Pero sí ocurrió para el momento en que se adoptó la providencia consultada, que declaró la prescripción de la acción penal y la consecuente cesación de procedimiento. Se impone, por tanto, su ratificación. 2. Sobre la falsedad material en documento público. 1. En la providencia del 13 de febrero del 2003, el fiscal instructor cesó el procedimiento en relación con el delito de falsedad material de particular en documento público.

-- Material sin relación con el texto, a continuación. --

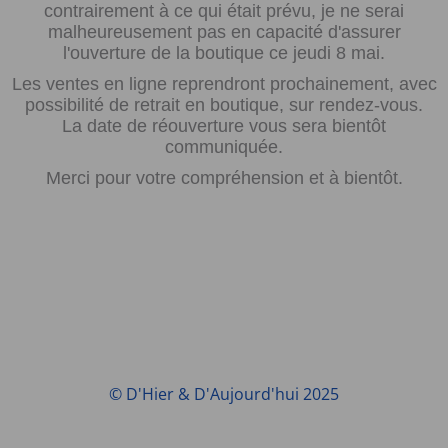
contrairement à ce qui était prévu, je ne serai
malheureusement pas en capacité d'assurer
l'ouverture de la boutique ce jeudi 8 mai.
Les ventes en ligne reprendront prochainement, avec
possibilité de retrait en boutique, sur rendez-vous.
La date de réouverture vous sera bientôt
communiquée.
Merci pour votre compréhension et à bientôt.
© D'Hier & D'Aujourd'hui 2025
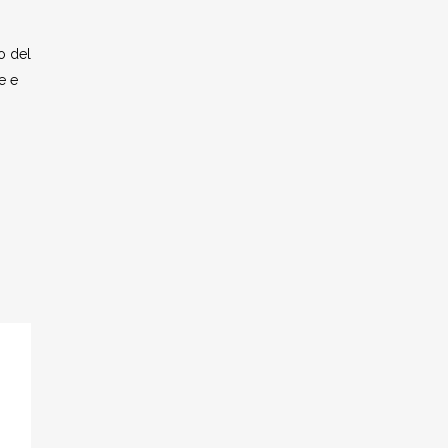
o del
e e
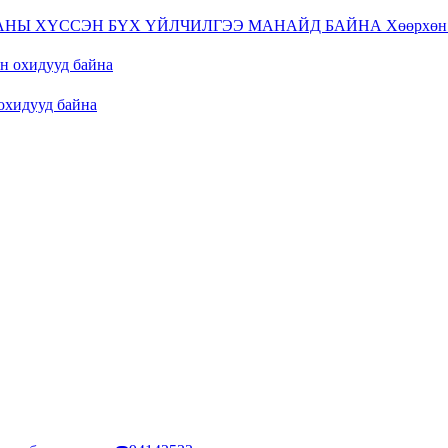
ТАНЫ ХҮССЭН БҮХ ҮЙЛЧИЛГЭЭ МАНАЙД БАЙНА Хөөрхөн 
н охидууд байна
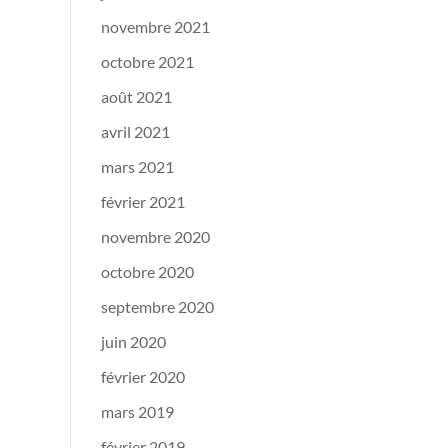
novembre 2021
octobre 2021
août 2021
avril 2021
mars 2021
février 2021
novembre 2020
octobre 2020
septembre 2020
juin 2020
février 2020
mars 2019
février 2019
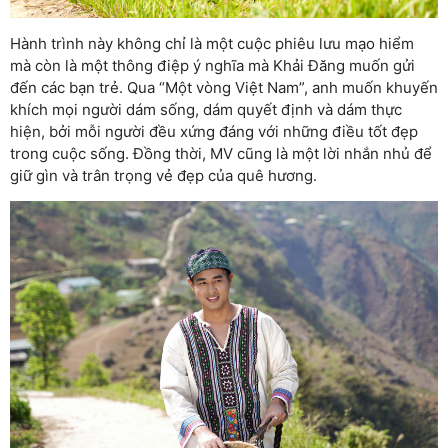
Hành trình này không chỉ là một cuộc phiêu lưu mạo hiểm
mà còn là một thông điệp ý nghĩa mà Khải Đăng muốn gửi
đến các bạn trẻ. Qua “Một vòng Việt Nam”, anh muốn khuyến
khích mọi người dám sống, dám quyết định và dám thực
hiện, bởi mỗi người đều xứng đáng với những điều tốt đẹp
trong cuộc sống. Đồng thời, MV cũng là một lời nhắn nhủ để
giữ gìn và trân trọng vẻ đẹp của quê hương.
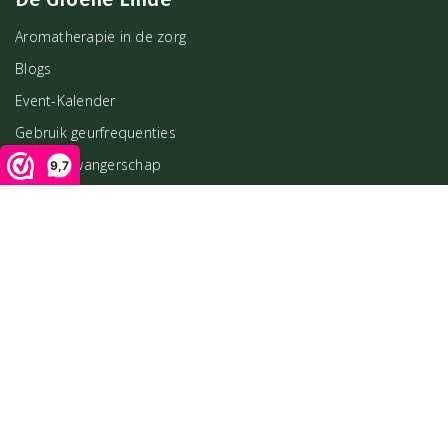
Aromatherapie in de zorg
Blogs
Event-Kalender
Gebruik geurfrequenties
Olie en zwangerschap
9,7
Milieubewustheid
Private label
Salons en Praktijken
Showroom
Verkooppunten van De Groene Linde bij jou in de buurt
Workshops
Zakelijke klant worden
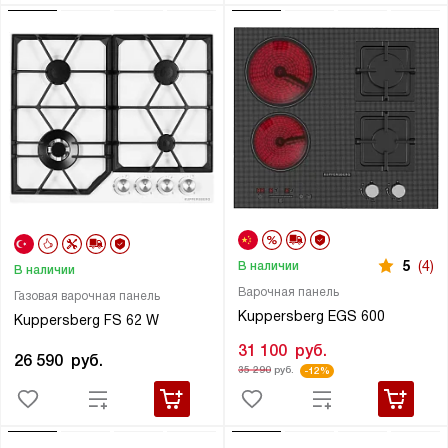
5
(4)
В наличии
В наличии
Варочная панель
Газовая варочная панель
Kuppersberg EGS 600
Kuppersberg FS 62 W
31 100
руб.
26 590
руб.
35 290
руб.
-12%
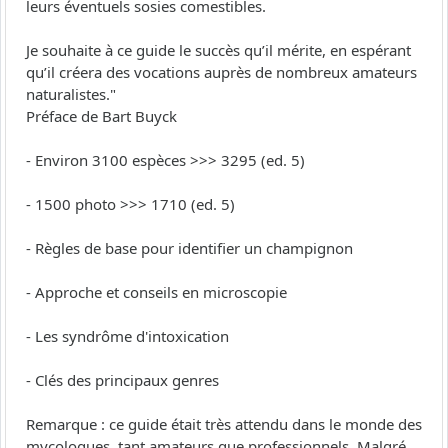
leurs éventuels sosies comestibles.
Je souhaite à ce guide le succès qu’il mérite, en espérant
qu’il créera des vocations auprès de nombreux amateurs
naturalistes."
Préface de Bart Buyck
- Environ 3100 espèces >>> 3295 (ed. 5)
- 1500 photo >>> 1710 (ed. 5)
- Règles de base pour identifier un champignon
- Approche et conseils en microscopie
- Les syndrôme d'intoxication
- Clés des principaux genres
Remarque : ce guide était très attendu dans le monde des
mycologues, tant amateurs que professionnels. Malgré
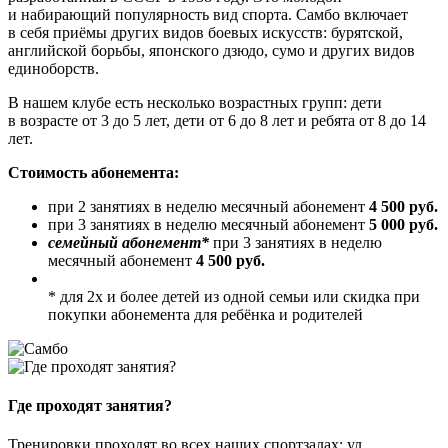
и набирающий популярность вид спорта. Самбо включает
в себя приёмы других видов боевых искусств: бурятской,
английской борьбы, японского дзюдо, сумо и других видов
единоборств.
В нашем клубе есть несколько возрастных групп: дети
в возрасте от 3 до 5 лет, дети от 6 до 8 лет и ребята от 8 до 14
лет.
Стоимость абонемента:
при 2 занятиях в неделю месячный абонемент
4 500 руб.
при 3 занятиях в неделю месячный абонемент
5 000 руб.
семейный абонемент*
при 3 занятиях в неделю
месячный абонемент
4 500 руб.
* для 2х и более детей из одной семьи или скидка при
покупки абонемента для ребёнка и родителей
Где проходят занятия?
Тренировки проходят во всех наших спортзалах: ул.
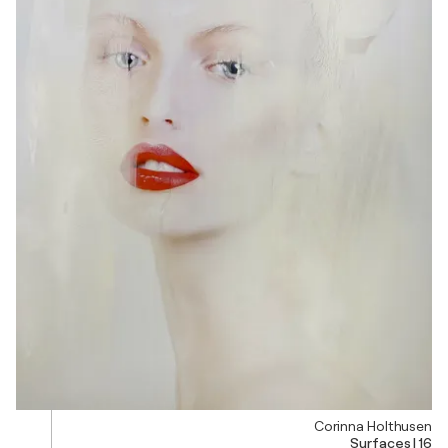
Corinna Holthusen
Surfaces I 16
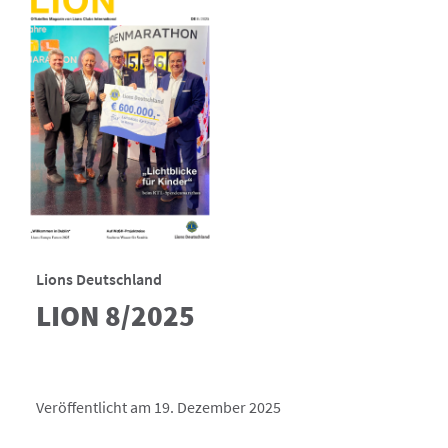
Lions Deutschland
LION 8/2025
Veröffentlicht am 19. Dezember 2025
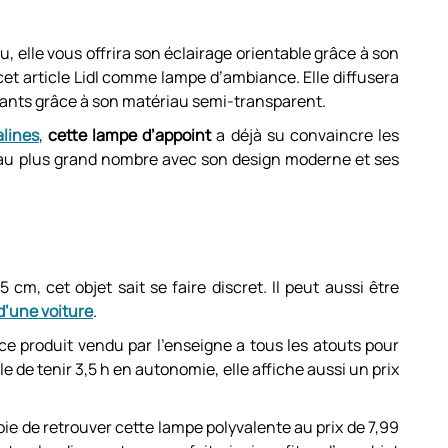
, elle vous offrira son éclairage orientable grâce à son
r cet article Lidl comme lampe d’ambiance. Elle diffusera
sants grâce à son matériau semi-transparent.
alines
,
cette lampe d’appoint
a déjà su convaincre les
et au plus grand nombre avec son design moderne et ses
 cm, cet objet sait se faire discret. Il peut aussi être
 d’une voiture
.
 ce produit vendu par l’enseigne a tous les atouts pour
e de tenir 3,5 h en autonomie, elle affiche aussi un prix
a joie de retrouver cette lampe polyvalente au prix de 7,99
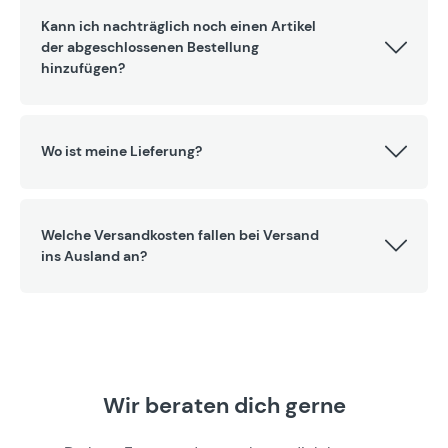
Kann ich nachträglich noch einen Artikel
der abgeschlossenen Bestellung
hinzufügen?
Wo ist meine Lieferung?
Welche Versandkosten fallen bei Versand
ins Ausland an?
Wir beraten dich gerne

Argumentó que si bien la funcionaria ordenó a su secretaria cambiar la primera hoja de la indagatoria recibida a Julián Antonio Morales y la subalterna redactó el escrito, lo cierto es que no se realizó el cambio del original y el ilegítimo no fue ingresado al expediente, de donde surgía una tentativa desistida sin trascendencia penal -artículo 25 del Código Penal Militar-.

La Sala aprobará la decisión, pero por razones diversas. 2. El análisis del proveído de primera instancia partió de presupuestos equivocados. Concluyó que el tipo penal se estructuró a través del dispositivo de la tentativa y, para decretar la extinción de la acción, acudió al artículo 25 del Código Penal Militar actual. La disposición, bajo el título de “ Desistimiento ”, ordena que “ El que de manera libre y voluntaria abandone la ejecución del delito o impida su consumación, quedará exento de pena por el delito tentado ”.

El entendimiento equivocado del A quo hizo derivar de la norma consecuencias diversas a las legales. Ella de lo que exime es de la ejecución de la sanción, lo que comporta el trámite normal de la investigación, del juicio y del proferimiento de la sentencia que ponga fin al mismo. En el supuesto de que la última sea de condena, ahí sí se aplica la orden para dispensar al sindicado del cumplimiento de la pena. 3.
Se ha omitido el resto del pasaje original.